Save Math Equations as MathML
While humans easily write the code for some equation formats like LaTeX, they struggle to write the code for MathML because the latter is meant to be generated automatically by apps. Programs read and parse MathML easily because its code is in XML, so MathML is commonly used as an output and printing format in many fields.
This sample code shows you how to export a math equation from a presentation to MathML:
using (Presentation pres = new Presentation())
{
var autoShape = pres.Slides[0].Shapes.AddMathShape(0, 0, 500, 50);
var mathParagraph = ((MathPortion)autoShape.TextFrame.Paragraphs[0].Portions[0]).MathParagraph;
mathParagraph.Add(new MathematicalText("a").SetSuperscript("2").Join("+").Join(new MathematicalText("b").SetSuperscript("2")).Join("=").Join(new MathematicalText("c").SetSuperscript("2")));
using (Stream stream = new FileStream("mathml.xml", FileMode.Create))
mathParagraph.WriteAsMathMl(stream);
}
FAQ
What exactly is exported to MathML—a paragraph or an individual formula block?
You can export either an entire math paragraph (MathParagraph) or an individual block (MathBlock) to MathML. Both types provide a method to write to MathML.

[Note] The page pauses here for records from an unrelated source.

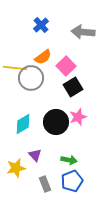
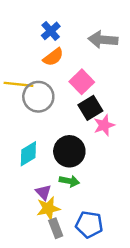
orange semicircle: (43, 57) -> (53, 57), moved
pink star: (78, 117) -> (104, 125), moved
green arrow: (69, 160) -> (69, 181), moved
yellow star: (16, 168) -> (48, 208), moved
blue pentagon: (72, 181) -> (89, 224), turned 30

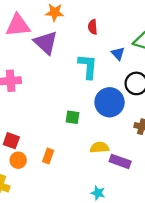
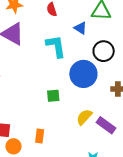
yellow semicircle: (99, 147) -> (84, 117), turned -30
purple rectangle: (120, 161) -> (106, 125), turned 30

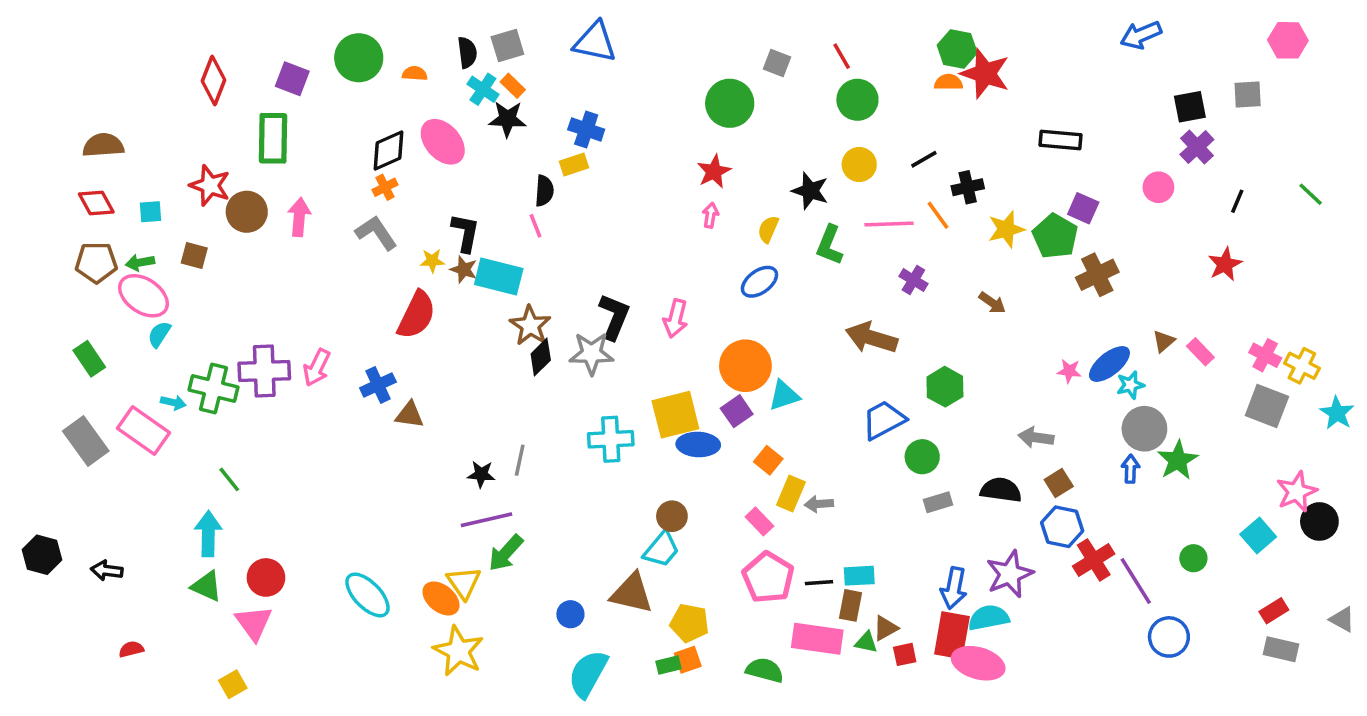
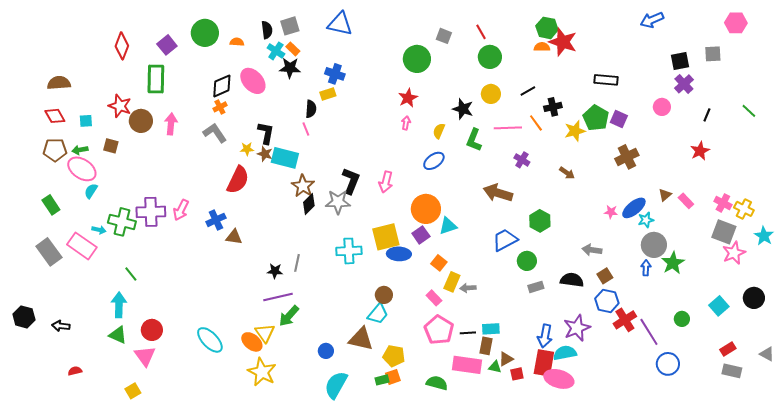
purple square: (292, 79) -> (167, 45), turned 30
green pentagon: (1055, 236) -> (596, 118), moved
pink star: (1297, 492) -> (734, 253), moved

How can I tell that an object on a slide is a math formula rather than regular text or an image?
A formula lives in a MathPortion and has a MathParagraph. Images and regular text portions without a MathParagraph are not exportable formulas.
Where does the MathML come from in a presentation—is it PowerPoint-specific or a standard?
The export targets standard MathML (XML). Aspose uses Presentation MathML—the presentation subset of the standard—which is widely used across applications and the web.
Is exporting formulas inside tables, SmartArt, groups, etc., supported?
Yes, if those objects contain text portions with a MathParagraph (i.e., genuine PowerPoint formulas), they are exported. If a formula is embedded as an image, it is not.
Does exporting to MathML modify the original presentation?
No. Writing MathML is a serialization of the formula’s content; it does not modify the presentation file.